_EXERCISE DETAILS_
Copy exactly the line that contains "Given the image: Where" plus all remaining lines of the data, and leave out every line before it.

Stored data:
═══
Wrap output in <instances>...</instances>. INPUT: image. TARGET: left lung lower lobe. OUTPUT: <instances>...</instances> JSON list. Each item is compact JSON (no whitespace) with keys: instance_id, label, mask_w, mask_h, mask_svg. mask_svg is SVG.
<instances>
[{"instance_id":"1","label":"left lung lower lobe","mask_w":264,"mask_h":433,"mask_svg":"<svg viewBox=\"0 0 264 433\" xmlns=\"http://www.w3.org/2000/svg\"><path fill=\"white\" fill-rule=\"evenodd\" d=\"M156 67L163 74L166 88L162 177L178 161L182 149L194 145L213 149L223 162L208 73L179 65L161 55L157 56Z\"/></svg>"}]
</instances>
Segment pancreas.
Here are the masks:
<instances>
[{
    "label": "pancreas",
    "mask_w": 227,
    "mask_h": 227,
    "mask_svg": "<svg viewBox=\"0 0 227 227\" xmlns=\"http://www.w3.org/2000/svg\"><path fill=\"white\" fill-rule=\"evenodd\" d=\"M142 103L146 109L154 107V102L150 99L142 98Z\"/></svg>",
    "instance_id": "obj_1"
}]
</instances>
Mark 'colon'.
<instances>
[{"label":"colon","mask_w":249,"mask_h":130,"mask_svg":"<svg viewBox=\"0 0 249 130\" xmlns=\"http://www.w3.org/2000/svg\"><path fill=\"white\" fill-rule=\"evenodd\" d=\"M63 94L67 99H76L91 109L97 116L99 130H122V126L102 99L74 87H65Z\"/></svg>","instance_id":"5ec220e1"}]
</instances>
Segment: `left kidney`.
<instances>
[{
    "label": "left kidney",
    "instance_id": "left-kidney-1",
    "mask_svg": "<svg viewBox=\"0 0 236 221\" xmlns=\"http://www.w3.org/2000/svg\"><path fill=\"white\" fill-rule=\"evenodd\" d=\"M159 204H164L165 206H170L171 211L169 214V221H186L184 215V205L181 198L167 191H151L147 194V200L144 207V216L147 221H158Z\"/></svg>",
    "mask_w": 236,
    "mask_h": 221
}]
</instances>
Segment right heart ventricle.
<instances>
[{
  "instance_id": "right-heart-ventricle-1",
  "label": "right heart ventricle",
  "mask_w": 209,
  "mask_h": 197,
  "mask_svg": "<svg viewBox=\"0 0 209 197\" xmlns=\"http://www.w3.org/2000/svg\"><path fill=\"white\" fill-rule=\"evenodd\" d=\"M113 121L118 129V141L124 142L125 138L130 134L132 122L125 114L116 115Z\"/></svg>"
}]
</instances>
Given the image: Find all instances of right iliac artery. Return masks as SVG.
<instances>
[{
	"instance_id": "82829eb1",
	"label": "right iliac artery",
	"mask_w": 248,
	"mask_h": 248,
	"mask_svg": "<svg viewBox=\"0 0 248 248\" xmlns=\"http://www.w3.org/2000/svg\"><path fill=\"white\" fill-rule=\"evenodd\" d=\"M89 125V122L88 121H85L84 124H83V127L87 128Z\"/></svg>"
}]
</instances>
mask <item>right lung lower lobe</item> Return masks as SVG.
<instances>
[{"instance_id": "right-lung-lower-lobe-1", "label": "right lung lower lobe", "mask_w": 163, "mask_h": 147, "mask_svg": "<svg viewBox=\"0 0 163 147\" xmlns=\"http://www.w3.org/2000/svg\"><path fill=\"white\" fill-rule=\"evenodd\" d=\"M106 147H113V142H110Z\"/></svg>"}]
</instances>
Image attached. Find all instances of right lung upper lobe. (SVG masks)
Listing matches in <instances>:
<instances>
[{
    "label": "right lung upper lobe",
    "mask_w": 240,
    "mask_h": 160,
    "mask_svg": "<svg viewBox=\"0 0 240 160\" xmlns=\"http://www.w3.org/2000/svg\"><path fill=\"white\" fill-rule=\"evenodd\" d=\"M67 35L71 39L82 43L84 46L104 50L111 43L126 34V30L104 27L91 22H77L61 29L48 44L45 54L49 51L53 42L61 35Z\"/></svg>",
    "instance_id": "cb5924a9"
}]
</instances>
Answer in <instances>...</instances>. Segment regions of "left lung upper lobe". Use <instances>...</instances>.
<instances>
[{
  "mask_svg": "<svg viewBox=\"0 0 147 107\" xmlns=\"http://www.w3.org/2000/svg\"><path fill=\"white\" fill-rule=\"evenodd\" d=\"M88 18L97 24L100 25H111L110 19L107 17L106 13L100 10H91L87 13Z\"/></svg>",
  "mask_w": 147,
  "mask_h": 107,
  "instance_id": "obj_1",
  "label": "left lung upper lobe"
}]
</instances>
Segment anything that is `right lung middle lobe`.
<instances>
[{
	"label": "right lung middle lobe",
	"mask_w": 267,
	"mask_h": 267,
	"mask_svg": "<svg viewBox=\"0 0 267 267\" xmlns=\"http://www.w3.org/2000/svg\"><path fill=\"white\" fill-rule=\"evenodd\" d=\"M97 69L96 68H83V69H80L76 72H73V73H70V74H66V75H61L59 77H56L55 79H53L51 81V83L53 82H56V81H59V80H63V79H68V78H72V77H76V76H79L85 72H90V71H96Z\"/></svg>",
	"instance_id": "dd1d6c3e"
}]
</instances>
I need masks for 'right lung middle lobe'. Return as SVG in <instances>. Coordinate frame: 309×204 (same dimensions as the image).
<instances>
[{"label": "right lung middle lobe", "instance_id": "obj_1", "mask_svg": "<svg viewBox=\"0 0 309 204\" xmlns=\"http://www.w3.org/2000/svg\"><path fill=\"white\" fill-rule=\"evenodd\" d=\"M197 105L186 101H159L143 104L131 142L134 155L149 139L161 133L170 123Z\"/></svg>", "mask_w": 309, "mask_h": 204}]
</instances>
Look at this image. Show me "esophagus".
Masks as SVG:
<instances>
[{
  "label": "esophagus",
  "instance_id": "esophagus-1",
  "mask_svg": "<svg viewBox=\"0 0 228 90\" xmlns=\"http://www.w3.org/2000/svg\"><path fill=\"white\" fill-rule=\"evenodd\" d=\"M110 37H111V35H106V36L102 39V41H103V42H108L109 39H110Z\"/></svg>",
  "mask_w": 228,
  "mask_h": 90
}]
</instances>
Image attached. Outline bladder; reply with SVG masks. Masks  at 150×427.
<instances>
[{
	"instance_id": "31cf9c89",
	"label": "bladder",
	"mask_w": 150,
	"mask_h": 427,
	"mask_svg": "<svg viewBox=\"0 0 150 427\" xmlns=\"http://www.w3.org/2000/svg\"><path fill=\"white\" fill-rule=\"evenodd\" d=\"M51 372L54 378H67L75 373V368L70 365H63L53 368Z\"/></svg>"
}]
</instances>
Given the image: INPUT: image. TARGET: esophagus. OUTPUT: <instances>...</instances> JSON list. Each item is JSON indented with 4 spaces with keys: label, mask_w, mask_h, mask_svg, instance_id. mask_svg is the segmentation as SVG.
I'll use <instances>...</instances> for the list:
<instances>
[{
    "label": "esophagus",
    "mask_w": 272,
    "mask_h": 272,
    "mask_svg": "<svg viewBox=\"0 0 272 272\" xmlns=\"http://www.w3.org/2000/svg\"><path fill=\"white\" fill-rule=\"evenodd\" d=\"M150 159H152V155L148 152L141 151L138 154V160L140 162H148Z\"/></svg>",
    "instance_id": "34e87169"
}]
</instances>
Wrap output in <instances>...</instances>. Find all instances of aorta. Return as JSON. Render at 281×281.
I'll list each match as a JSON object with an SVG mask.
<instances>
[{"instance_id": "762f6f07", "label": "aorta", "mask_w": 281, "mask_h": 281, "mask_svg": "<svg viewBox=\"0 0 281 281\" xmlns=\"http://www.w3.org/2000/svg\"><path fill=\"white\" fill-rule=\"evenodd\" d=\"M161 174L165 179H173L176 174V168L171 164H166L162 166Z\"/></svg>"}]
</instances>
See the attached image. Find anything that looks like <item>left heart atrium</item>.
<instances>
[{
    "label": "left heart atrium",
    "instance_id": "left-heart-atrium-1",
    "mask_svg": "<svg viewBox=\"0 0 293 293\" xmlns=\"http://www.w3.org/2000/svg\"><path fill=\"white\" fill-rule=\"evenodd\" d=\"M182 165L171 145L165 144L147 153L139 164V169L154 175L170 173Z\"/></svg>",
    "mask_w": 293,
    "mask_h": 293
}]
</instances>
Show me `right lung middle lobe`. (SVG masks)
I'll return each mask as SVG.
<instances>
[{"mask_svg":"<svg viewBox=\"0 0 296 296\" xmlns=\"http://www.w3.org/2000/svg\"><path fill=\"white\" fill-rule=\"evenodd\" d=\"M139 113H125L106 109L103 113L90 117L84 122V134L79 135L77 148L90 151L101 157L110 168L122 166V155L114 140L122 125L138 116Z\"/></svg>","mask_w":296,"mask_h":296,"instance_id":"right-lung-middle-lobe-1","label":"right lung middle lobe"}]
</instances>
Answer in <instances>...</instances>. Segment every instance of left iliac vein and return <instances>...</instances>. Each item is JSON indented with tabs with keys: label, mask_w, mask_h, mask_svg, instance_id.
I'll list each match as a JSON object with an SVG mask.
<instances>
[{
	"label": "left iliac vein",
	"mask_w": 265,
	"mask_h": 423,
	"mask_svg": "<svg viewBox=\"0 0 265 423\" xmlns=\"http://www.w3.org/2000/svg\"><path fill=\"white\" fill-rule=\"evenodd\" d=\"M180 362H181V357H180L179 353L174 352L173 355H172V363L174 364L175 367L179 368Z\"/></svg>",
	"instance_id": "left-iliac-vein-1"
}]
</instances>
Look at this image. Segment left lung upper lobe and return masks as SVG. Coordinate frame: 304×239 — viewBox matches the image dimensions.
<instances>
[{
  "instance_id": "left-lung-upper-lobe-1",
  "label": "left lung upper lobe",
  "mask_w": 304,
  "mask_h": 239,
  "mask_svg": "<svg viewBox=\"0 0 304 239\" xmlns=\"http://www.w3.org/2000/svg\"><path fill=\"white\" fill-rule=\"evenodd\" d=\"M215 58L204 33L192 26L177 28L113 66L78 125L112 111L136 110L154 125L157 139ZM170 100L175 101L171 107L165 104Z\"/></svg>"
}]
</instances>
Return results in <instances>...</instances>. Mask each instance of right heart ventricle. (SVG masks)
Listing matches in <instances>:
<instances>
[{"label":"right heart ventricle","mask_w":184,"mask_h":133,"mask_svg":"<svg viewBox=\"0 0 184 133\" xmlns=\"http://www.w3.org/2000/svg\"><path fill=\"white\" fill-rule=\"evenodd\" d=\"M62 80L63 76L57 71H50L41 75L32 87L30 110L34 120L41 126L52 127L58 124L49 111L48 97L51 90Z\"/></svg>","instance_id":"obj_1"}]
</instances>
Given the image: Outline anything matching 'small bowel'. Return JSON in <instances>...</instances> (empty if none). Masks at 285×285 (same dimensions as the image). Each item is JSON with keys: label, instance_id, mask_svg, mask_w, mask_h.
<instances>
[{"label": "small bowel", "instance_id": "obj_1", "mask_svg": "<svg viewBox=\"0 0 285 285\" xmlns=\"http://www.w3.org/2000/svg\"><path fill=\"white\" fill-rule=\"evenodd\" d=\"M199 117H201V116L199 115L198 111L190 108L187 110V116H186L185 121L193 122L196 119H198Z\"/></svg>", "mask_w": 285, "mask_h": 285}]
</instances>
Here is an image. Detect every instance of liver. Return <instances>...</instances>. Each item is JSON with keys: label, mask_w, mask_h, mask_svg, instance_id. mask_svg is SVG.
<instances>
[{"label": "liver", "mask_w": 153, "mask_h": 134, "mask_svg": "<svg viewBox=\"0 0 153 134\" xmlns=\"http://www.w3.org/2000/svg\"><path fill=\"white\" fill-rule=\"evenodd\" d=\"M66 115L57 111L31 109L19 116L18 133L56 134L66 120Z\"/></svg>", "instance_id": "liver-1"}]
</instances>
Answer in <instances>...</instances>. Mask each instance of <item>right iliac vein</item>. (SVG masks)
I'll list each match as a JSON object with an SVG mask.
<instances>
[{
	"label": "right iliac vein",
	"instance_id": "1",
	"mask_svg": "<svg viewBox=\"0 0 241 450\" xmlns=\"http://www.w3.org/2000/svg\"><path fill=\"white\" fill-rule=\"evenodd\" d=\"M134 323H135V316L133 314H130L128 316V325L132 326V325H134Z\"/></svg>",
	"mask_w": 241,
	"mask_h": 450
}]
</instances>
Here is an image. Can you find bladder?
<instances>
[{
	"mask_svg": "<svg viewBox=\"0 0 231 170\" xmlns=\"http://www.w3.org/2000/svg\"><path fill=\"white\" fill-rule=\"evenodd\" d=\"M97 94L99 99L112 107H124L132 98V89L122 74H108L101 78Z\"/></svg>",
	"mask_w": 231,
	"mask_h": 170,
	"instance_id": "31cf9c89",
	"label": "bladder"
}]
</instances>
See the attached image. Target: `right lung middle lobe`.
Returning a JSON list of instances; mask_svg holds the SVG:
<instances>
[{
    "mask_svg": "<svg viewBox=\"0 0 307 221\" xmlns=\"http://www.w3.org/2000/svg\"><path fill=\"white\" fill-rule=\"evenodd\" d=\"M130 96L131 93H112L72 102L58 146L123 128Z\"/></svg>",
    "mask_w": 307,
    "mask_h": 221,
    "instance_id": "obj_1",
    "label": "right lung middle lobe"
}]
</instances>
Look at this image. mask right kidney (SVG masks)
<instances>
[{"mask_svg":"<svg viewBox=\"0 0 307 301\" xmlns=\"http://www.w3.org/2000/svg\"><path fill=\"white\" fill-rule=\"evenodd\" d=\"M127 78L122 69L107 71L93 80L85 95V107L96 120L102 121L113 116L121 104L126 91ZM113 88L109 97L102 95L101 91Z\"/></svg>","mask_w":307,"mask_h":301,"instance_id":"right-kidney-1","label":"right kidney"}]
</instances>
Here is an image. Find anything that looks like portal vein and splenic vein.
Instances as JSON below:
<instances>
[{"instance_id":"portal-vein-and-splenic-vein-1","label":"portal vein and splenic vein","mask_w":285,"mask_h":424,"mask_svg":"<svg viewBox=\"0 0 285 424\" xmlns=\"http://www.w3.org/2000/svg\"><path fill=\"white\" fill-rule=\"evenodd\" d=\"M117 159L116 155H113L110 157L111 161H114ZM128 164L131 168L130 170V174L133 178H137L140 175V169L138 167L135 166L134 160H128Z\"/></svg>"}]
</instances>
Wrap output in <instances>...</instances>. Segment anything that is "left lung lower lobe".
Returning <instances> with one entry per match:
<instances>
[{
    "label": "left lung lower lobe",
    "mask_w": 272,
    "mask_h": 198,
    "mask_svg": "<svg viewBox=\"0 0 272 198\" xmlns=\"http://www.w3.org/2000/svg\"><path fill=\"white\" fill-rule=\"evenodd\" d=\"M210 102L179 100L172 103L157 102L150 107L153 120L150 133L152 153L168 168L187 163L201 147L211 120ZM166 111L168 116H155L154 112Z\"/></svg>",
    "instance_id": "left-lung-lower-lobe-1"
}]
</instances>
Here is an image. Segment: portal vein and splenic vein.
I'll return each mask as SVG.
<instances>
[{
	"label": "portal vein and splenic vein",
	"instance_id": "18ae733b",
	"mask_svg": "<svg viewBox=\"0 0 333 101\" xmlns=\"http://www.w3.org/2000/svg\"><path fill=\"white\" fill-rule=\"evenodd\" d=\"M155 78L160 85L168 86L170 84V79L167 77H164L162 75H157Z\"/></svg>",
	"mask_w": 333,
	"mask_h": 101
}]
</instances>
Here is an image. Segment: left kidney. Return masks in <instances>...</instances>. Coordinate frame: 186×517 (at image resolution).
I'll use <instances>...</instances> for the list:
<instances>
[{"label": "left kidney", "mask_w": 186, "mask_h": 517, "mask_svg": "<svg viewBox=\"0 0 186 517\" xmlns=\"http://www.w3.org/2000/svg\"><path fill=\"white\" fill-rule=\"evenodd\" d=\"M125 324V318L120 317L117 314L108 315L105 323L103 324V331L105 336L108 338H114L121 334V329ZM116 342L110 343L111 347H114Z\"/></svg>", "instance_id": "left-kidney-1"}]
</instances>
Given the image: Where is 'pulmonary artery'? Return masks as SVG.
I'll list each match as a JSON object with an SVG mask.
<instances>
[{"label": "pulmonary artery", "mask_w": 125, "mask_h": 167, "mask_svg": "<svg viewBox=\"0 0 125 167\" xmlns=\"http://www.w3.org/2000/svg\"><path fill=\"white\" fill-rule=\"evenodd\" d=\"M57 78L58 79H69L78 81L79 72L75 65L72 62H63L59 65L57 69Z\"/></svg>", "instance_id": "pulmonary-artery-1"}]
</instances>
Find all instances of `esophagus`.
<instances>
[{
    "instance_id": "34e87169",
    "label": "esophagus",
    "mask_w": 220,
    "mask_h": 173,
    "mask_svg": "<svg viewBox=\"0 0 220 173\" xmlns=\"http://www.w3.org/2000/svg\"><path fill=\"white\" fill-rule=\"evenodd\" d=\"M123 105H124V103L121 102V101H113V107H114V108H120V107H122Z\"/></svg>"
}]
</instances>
═══
_WRITTEN ANSWER_
Given the image: Where is 'pulmonary artery'? Return masks as SVG.
I'll list each match as a JSON object with an SVG mask.
<instances>
[{"label": "pulmonary artery", "mask_w": 125, "mask_h": 167, "mask_svg": "<svg viewBox=\"0 0 125 167\" xmlns=\"http://www.w3.org/2000/svg\"><path fill=\"white\" fill-rule=\"evenodd\" d=\"M57 78L58 79H69L78 81L79 72L75 65L72 62H63L59 65L57 69Z\"/></svg>", "instance_id": "pulmonary-artery-1"}]
</instances>
Find all instances of `esophagus`.
<instances>
[{
    "instance_id": "34e87169",
    "label": "esophagus",
    "mask_w": 220,
    "mask_h": 173,
    "mask_svg": "<svg viewBox=\"0 0 220 173\" xmlns=\"http://www.w3.org/2000/svg\"><path fill=\"white\" fill-rule=\"evenodd\" d=\"M123 105H124V103L121 102V101H113V107H114V108H120V107H122Z\"/></svg>"
}]
</instances>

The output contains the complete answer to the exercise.